The Evaluation Dilemma
When you’re a lean team building an AI-heavy product, you very quickly run into a tension: you want rigor, but you don’t have the time, headcount, or appetite for heavyweight infrastructure.
At Spark, we scrape and ingest millions of documents related to large-scale energy projects and data centers. We use these documents to provide key insights like permitting regulations, social sentiment, and opposition to our customers. Initially, we developed these features solely based on cursory manual testing, but we quickly realized that in order to have a real estimate about how good our data extraction is, we needed to run evaluations.
Evaluation is the process by which you test that your AI software is performing tasks as you expect it to.
This post is about our current approach to evals: why it looks “simpler than expected,” where it’s been surprisingly effective, and how it enables us to move fast without flying blind.
Start Simple: CSVs, Not Frameworks
Our evaluation stack is intentionally unglamorous. Here’s what this looks like in practice.
At the core, we use plain CSV files to track labeled data. When we want to evaluate a task, we manually create a small but high-quality dataset ourselves, with engineers labeling data directly. These CSVs act as our golden datasets. In the example below, you can see a dataset snippet related to a location tagging task:
filename | url | location |
|---|---|---|
content-1002065.html | Pinal County, AZ | |
content-1002066.html | https://www.maricopa.gov/AgendaCenter/ViewFile/Minutes/_03142024-1847 | Maricopa County, AZ |
content-1002067.html | Arizona |
From there, we write lightweight, bespoke scripts that:
Run our classification code against the dataset
Produces another CSV file with expected/generated task-specific outputs
Computes metrics like accuracy, precision, and recall (especially for classification problems)

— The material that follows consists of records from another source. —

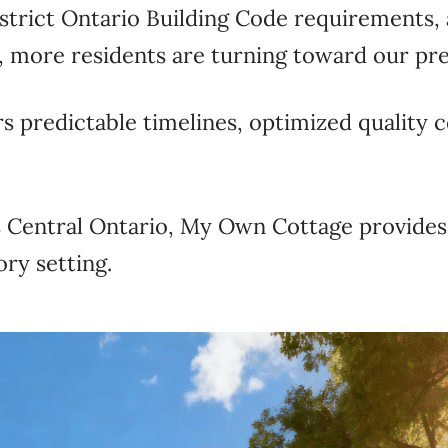
strict Ontario Building Code requirements,
, more residents are turning toward our pr
rs predictable timelines, optimized quality c
ss Central Ontario, My Own Cottage provid
ory setting.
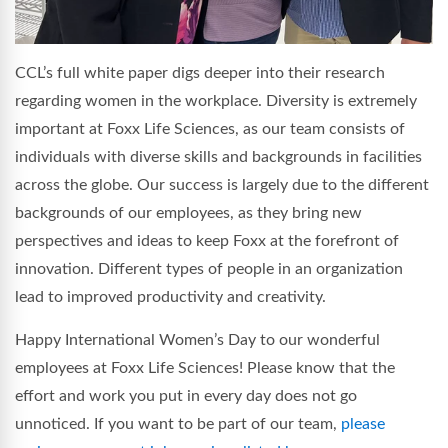
CCL’s full white paper digs deeper into their research
regarding women in the workplace. Diversity is extremely
important at Foxx Life Sciences, as our team consists of
individuals with diverse skills and backgrounds in facilities
across the globe. Our success is largely due to the different
backgrounds of our employees, as they bring new
perspectives and ideas to keep Foxx at the forefront of
innovation. Different types of people in an organization
lead to improved productivity and creativity.
Happy International Women’s Day to our wonderful
employees at Foxx Life Sciences! Please know that the
effort and work you put in every day does not go
unnoticed. If you want to be part of our team,
please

That’s it. No dashboards, no complex orchestration, no dedicated evaluation service. From there, we usually review the metrics and the CSV output in order to understand what we can improve and iterate on.
We did experiment with existing evaluation frameworks early on, like popular open-source evaluation frameworks for LLM prompts. They’re powerful and have many features already included, but for our use case, they introduced more complexity. Ultimately, what matters is to evaluate the exact business logic that runs in production. It isn’t just a prompt — it may do a database lookup, custom logic, and more. Therefore, hooking others’ tools into our own code was complicated and hard to maintain.
Writing custom evaluation code turned out to be straightforward, easier to reason about, and far more flexible. For now, CSVs and a script that writes output to a console give us exactly what we need.
Engineers Doing Labeling
Our engineers do labeling here. It is a very tedious job, but there are a couple of advantages to doing it ourselves.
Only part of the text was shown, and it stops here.